Posted by: aliastaken at May 24, 2007 12:07 PM

Aliastaken--Without knowing the whole story, I can see why you'd think that.

Posted by: Leah at May 24, 2007 12:14 PM

I hear you on the rabid wanting of a house. I'll just be over here, quietly stressing out about my whole "moving to California but we don't know where yet and we don't have jobs yet and if we move there will we ever be able to buy a house" thing.

Posted by: felicity at May 24, 2007 07:02 PM

At least looking at houses is a step in the right direction. I will give you some unsolicited advice, though, that I hope helps:

• That old dump isn't the only house, so don't be afraid to keep looking.
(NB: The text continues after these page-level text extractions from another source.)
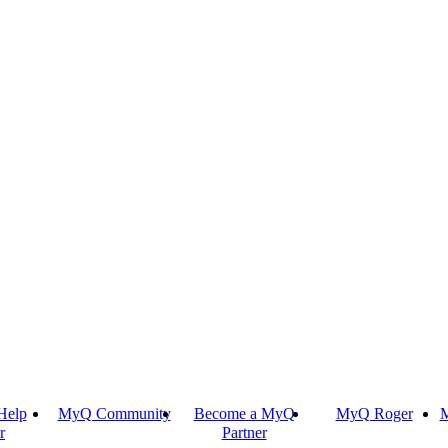
Help
MyQ Community
Become a MyQ
MyQ Roger
M
r
Partner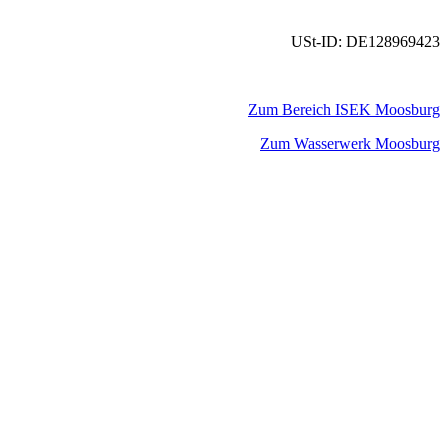
USt-ID: DE128969423
Zum Bereich ISEK Moosburg
Zum Wasserwerk Moosburg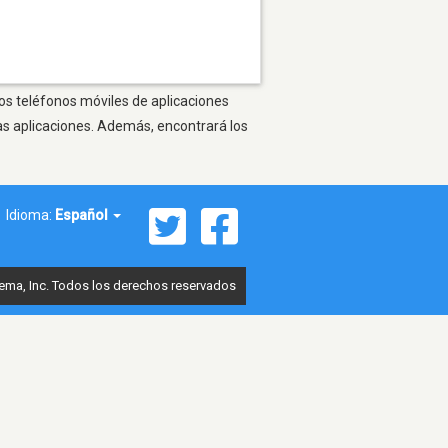
ros teléfonos móviles de aplicaciones
as aplicaciones. Además, encontrará los
Idioma:
Español
ema, Inc. Todos los derechos reservados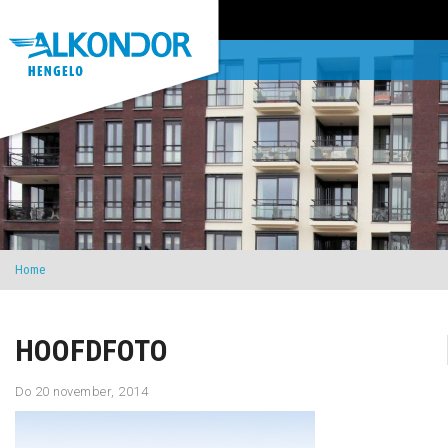
Home
HOOFDFOTO
Do 20 november, 2014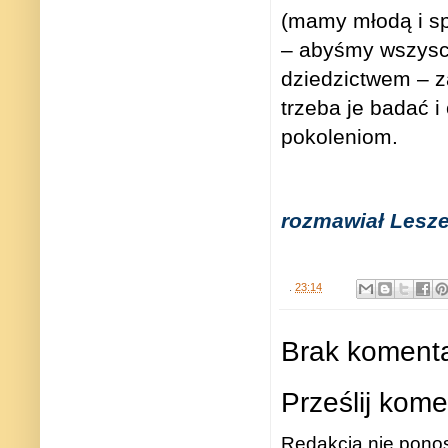
(mamy młodą i spr
– abyśmy wszyscy
dziedzictwem – z
trzeba je badać 
pokoleniom.
rozmawiał Lesz
.
23:14
Brak komenta
Prześlij kome
Redakcja nie ponos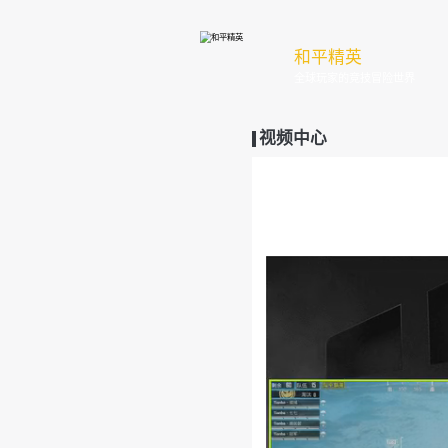
和
全
视频中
• You can change the house, which likely includes adding a dishwasher (even one of the roll-around kind), but ... and I stress ... you can't change the neighborhood. If this is somewhere you picture raising a family, make sure it's where you want to be. I live in an older, but still "nice" neighborhood, but some of the neighbors are hideous (fat, balding shirtless guys and snotty, rude kids ... a few junk cars ... ugh).

• Don't stress too much. Make it as fun as you possibly can, because it is fun buying a house. I mean, it's stressful, too, but you already know that. (whispering ... sometimes it's stressful to own a home, but I'm sure you already know that, too).

Posted by: Texas T-bone at May 25, 2007 09:46 AM

Holy cow... that is a lot of clothes. And also a lot of folding.